Dataset entries

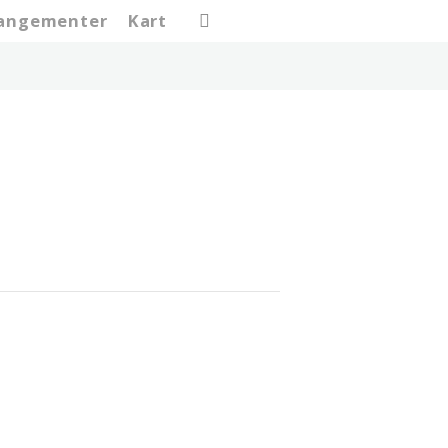
search
rangementer
Kart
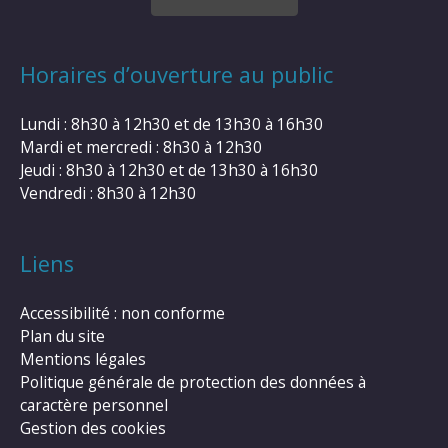
Horaires d’ouverture au public
Lundi : 8h30 à 12h30 et de 13h30 à 16h30
Mardi et mercredi : 8h30 à 12h30
Jeudi : 8h30 à 12h30 et de 13h30 à 16h30
Vendredi : 8h30 à 12h30
Liens
Accessibilité : non conforme
Plan du site
Mentions légales
Politique générale de protection des données à
caractère personnel
Gestion des cookies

_Assignment_
Write out all the entries precisely as given, omitting each image.

_Response to the task_
search
rangementer
Kart
Horaires d’ouverture au public
Lundi : 8h30 à 12h30 et de 13h30 à 16h30
Mardi et mercredi : 8h30 à 12h30
Jeudi : 8h30 à 12h30 et de 13h30 à 16h30
Vendredi : 8h30 à 12h30
Liens
Accessibilité : non conforme
Plan du site
Mentions légales
Politique générale de protection des données à
caractère personnel
Gestion des cookies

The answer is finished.